Around 4,000 people were killed in Taliban-linked violence last year, four times more than in 2005, and commanders said the insurgents had shown new sophistication and capability, raising fears of a Taliban comeback.
Most of the dead were rebels but around 1,000 civilians were also killed, along with hundreds of members of the Afghan security forces. About 120 foreign soldiers were killed in action.
"The insurgency has had a very, very bad year," Laity said, adding: "If they launch the same kind of attacks this year as they did last year, the same thing will happen, which is they will take very, very heavy casualties."
The ISAF campaign was now "very firmly trying to split those who are part-time Taliban and those who are just hard-line ideologues," Brigadier Richard Nugee told AFP after the briefing.
"We want to remove the ideologues, marginalize them, make them irrelevant and if necessary kill them.

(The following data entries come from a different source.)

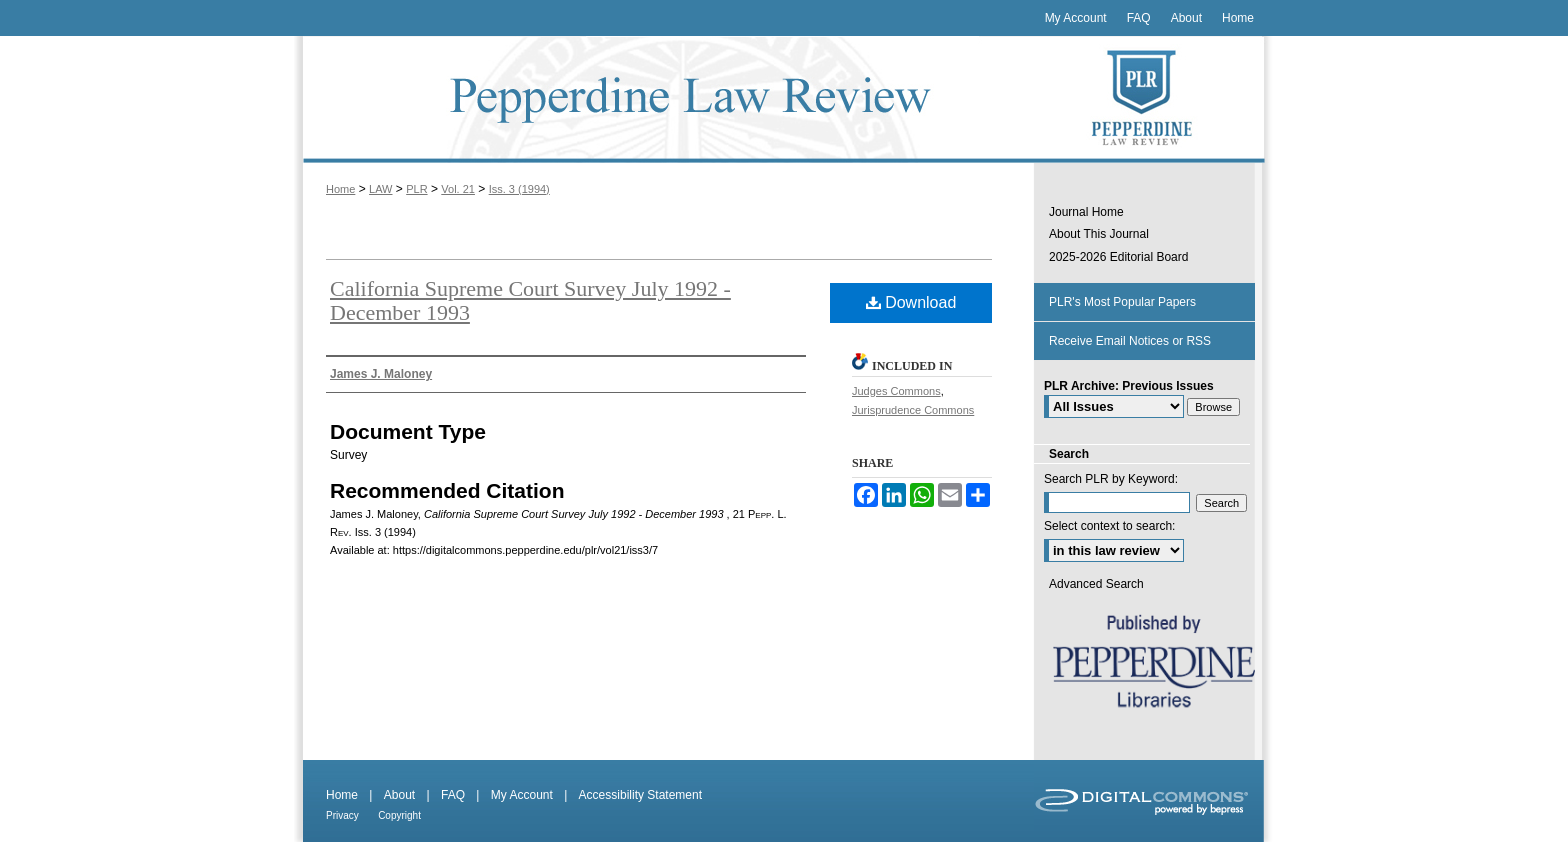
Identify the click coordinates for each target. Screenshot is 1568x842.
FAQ (453, 795)
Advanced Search (1096, 584)
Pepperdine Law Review (664, 99)
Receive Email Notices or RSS (1130, 341)
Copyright (399, 815)
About (399, 795)
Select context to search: (1109, 526)
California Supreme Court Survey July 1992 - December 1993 (530, 300)
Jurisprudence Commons (913, 410)
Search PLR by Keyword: (1111, 479)
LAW (380, 189)
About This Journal (1099, 234)
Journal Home (1086, 212)
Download (911, 302)
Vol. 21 (458, 189)
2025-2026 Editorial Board (1118, 257)
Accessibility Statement (640, 795)
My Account (522, 795)
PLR (416, 189)
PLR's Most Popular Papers (1122, 302)
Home (340, 189)
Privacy (342, 815)
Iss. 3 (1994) (519, 189)
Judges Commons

And we want to accommodate back into society those who do it for non-ideological reasons," he said.
The latter included men involved for money or status.
Nugee dismissed reported threats by Taliban leader Mullah Mohammad Omar and the movement's top commander in the south, Mullah Dadullah, of an increase in attacks on foreign forces in the New Year.
Similar threats in the past had not materialized, Nugee told reporters. A message from Omar for the Eid festivities this month had urged his men to avoid civilian casualties.
Yet, since October "they have killed 400 innocent civilians, and very few ISAF forces", Nugee said.